Over two thousand locals “took steps” to #Unlock ALS at the 24th annual Pittsburgh Walk to Defeat ALS® on August 27th . The event is expected to hit a fundraising goal of $420,000 for the ALS Association Western Pennsylvania Chapter which serves 31 counties and over 300 local families living with ALS. For the 5th year in a row, Hefren-Tillotson was the presenting sponsor.
Registration for the walk began promptly at 8am this past Saturday. WTAE’s Andrew Stockey emceed the event which began with a brief opening ceremony featuring Kim Fleming , CEO of Hefren Tillotson, Dr. Christi Kolarcik, Board President of The ALS Association Western PA Chapter, and Merritt Spier the Executive Director of the ALS Association Western Pa Chapter.
Tess Zajicek performed the national anthem before Jerry Rogers (a person living with ALS) cut the ribbon for the start of this year’s walk. ALS supporters walked along the river at Point State Park to the fountain for team photos and then back to the city side lawn for music by the band “Shades of June” and other festivities.
#UnlockALS was the theme and focus of this year’s walk as the Chapter and various sponsors worked diligently on creating an experience for participants to better understand a day in the life of a patient with ALS. Tobii Dynavox presented their speech generating devices to demonstrate how someone would communicate once they lost their ability to speak. PomptCare® emphasized the importance of a cough assist and a trilogy and Progressive Mobility presented their newest power wheelchairs available not only for show, but for ALS patients in attendance to use. The companies joined the likes of other organizations supporting ALS patients and ALS education such as: Interim HealthCare, Bayada and Three Rivers Adaptive Sports.

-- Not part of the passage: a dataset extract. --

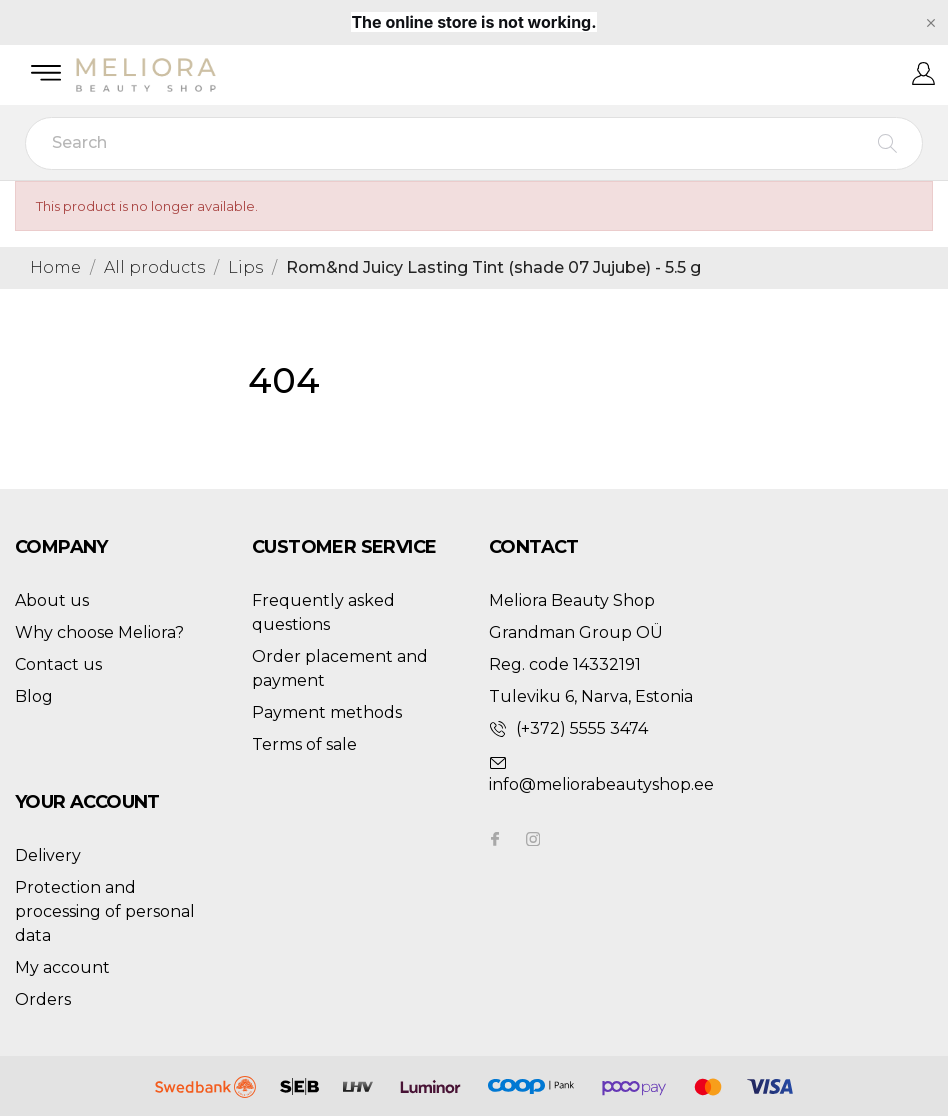  Describe the element at coordinates (105, 911) in the screenshot. I see `Protection and processing of personal data` at that location.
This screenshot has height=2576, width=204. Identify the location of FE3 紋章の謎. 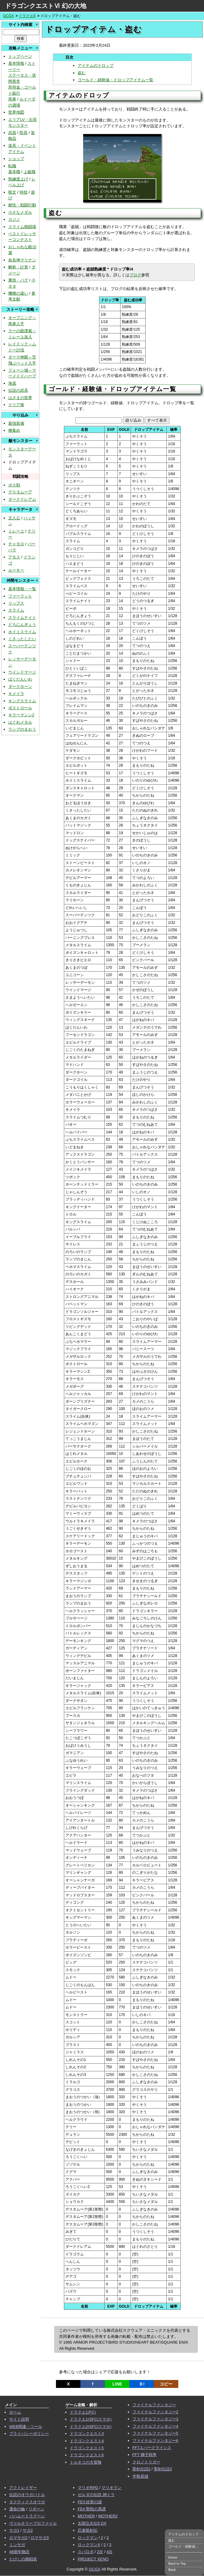 (90, 2502).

“We are extremely grateful for each of our devoted Walkers,” said Christi Kolarcik, Board President of The ALS Association Western PA Chapter. “This event and this day are so special; the Walk truly gives us the chance to come together as a community. We walk to honor and support loved ones currently living with the disease, and we walk in memory of those we have lost. Those that come to remember lost loved ones are the only “ALS survivors” because ALS is always fatal. The disease is progressive, and patients typically die within two to five years from diagnosis. The oftentimes rapid progression means that a person’s needs change quickly—one month a cane might be enough to help with walking and the next a wheelchair might be necessary. Our Association works to fill these needs and to share the financial burden that comes with caring for someone with ALS, estimated at around $250,000 per year. It is a devastating and debilitating disease, but the Walk serves as a reminder that every act, every donation, every sacrifice adds up in the fight to create a world without ALS.”
The funds raised from the walk will support cutting edge research and critical patient care to solve the mysteries of ALS, sometimes referred to as Lou Gehrig’s Disease. ALS has no known treatment or cure and military veterans are twice as likely to die from the disease.
Since the Ice Bucket Challenge the ALS Association has invested $77 million in global research and the Department of Defense has dedicated $7.5 million to study why veterans are twice as likely to develop the disease.
In the past year alone, donations to the Chapter have supported $218,800 for in-home professional and respite care, $10,637 worth of home modifications for wheelchair accessibility and over $79,000 for equipment such as speech generating devices and tools to help local patients live as independently as possible for as long as possible.
Every drop and every step adds up in the fight against ALS. The chapter and The ALS Association are dedicated to finishing what began in 2014 with the Ice Bucket Challenge. Each drop IN the bucket will someday fund and add up to a cure!
“It is incredibly heartwarming to see over 2,000 people gather together to honor those living with ALS and to memorialize those we’ve lost to this horrible disease. Our Chapter works so hard to put our patients and families first in everything that we do all throughout the year. So on this one day, we all come together as an ALS family and the tables are turned. All these wonderful, caring, generous people are there to support US and our services. It’s humbling and amazing,” said Merritt H. Spier, Executive Director of the ALS Association Western PA Chapter. “We thank everyone who came out on Saturday and everyone who is helping us reach our fundraising goal of $420,000. There’s still time to donate at www.cure4als.org. The walk site is open until the end of the year. And we look forward to next August when we will be celebrating our 25th Anniversary walk.”